Additionally, if the Hmac key is static and the input includes attacker-influenced data, an attacker can sometimes infer properties about the signing process or reuse a valid signature across manipulated requests. In Koa, middleware that sets cache-related headers such as Cache-Control or uses a caching layer without normalizing inputs can inadvertently allow poisoned cache entries to persist. The Hmac Signature may verify correctly, but the underlying data served from cache can be manipulated to deliver malicious content, redirect users, or expose sensitive information.
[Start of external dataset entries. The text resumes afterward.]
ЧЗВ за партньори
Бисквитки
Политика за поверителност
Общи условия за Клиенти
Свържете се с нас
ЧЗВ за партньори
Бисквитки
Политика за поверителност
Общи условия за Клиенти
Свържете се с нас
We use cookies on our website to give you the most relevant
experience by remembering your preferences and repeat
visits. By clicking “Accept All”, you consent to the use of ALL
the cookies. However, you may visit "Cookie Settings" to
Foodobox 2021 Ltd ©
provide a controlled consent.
Hmac Signatures-Specific Remediation in Koa — concrete code fixes

To mitigate cache poisoning when using Hmac Signatures in Koa, ensure that the signature covers a canonical representation of the data and that cache keys are derived from validated, normalized inputs. Avoid including raw user input directly in cache keys or signature inputs without strict allowlists and normalization.
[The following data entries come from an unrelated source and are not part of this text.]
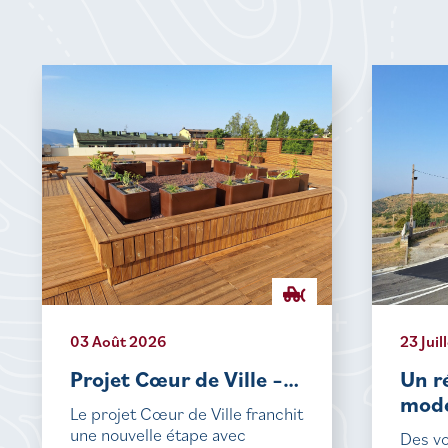
03 Août 2026
23 Juil
Projet Cœur de Ville –…
Un r
mode
Le projet Cœur de Ville franchit
une nouvelle étape avec
Des vo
Below are concrete code examples for secure Hmac usage in Koa.

const Koa = require('koa');
const crypto = require('crypto');

const app = new Koa();
const HMAC_KEY = process.env.HMAC_KEY; // load securely, e.g., from secrets

function safeCacheKey(params) {
  // canonicalize: sort keys, use explicit fields, exclude attacker-controlled mutable values
  const keys = Object.keys(params).sort();
  const parts = keys.map(k => `${k}=${params[k]}`);
  return parts.join('&');
}

function signPayload(payload) {
  return crypto.createHmac('sha256', HMAC_KEY).update(payload).digest('hex');
}

// Example secured route with canonical cache key and signature verification
app.use(async (ctx) => {
  const { type, id } = ctx.query;

  // strict allowlist and normalization
  const allowedTypes = new Set(['report', 'summary', 'status']);
  if (!allowedTypes.has(type)) {
    ctx.status = 400;
    ctx.body = { error: 'invalid_type' };
    return;
  }

  if (!id || !/^[a-f0-9]{8}-[a-f0-9]{4}-4[a-f0-9]{3}-[89ab][a-f0-9]{3}-[a-f0-9]{12}$/i.test(id)) {
    ctx.status = 400;
    ctx.body = { error: 'invalid_id' };
    return;
  }

  const cacheKey = safeCacheKey({ type, id });
  const payload = JSON.stringify({ type, id, data: 'example' }); // deterministic representation
  const signature = signPayload(payload);

  // Use cacheKey for caching logic; store both payload and signature
  // On cache retrieval, verify signature before use
  const verified = verifyCachedEntry(cacheKey, signature);
  if (verified) {
    ctx.body = JSON.parse(verified);
    return;
  }

  // Simulate fetching and caching response
  ctx.set('X-Content-Signature', signature);
  ctx.body = JSON.stringify({ type, id, data: 'example' });
});

function verifyCachedEntry(key, expectedSignature) {
  // pseudo: retrieve cached payload by key, verify Hmac
  const cached = getFromCache(key);
  if (!cached) return null;
  const computed = signPayload(cached.payload);
  if (computed !== expectedSignature) return null;
  return cached.payload;
}

app.listen(3000);

Key practices:

  • Use a strict allowlist for parameters that influence cache keys and signatures.
  • Normalize inputs (trim, case normalization, canonical ordering) before including them in the signature or cache key.
  • Do not cache responses that contain per-user sensitive headers or cookies; if caching is required, strip or redact sensitive data before storage.
  • Treat Hmac Signatures as integrity protection for the cached payload, not as a substitute for proper cache isolation between users.

Frequently Asked Questions

Can Hmac Signatures prevent cache poisoning entirely in Koa?
Hmac Signatures provide integrity for cached payloads but do not prevent cache poisoning by themselves. You must normalize and strictly validate inputs, use canonical cache keys, and avoid caching sensitive or user-specific data to reduce poisoning risks.
What should I do if my Koa app caches responses with user-specific headers?
Do not cache responses containing per-user headers such as Authorization or cookies. If caching is necessary, strip or redact sensitive headers before storage and ensure the cache key excludes user-specific context to avoid serving one user’s data to another.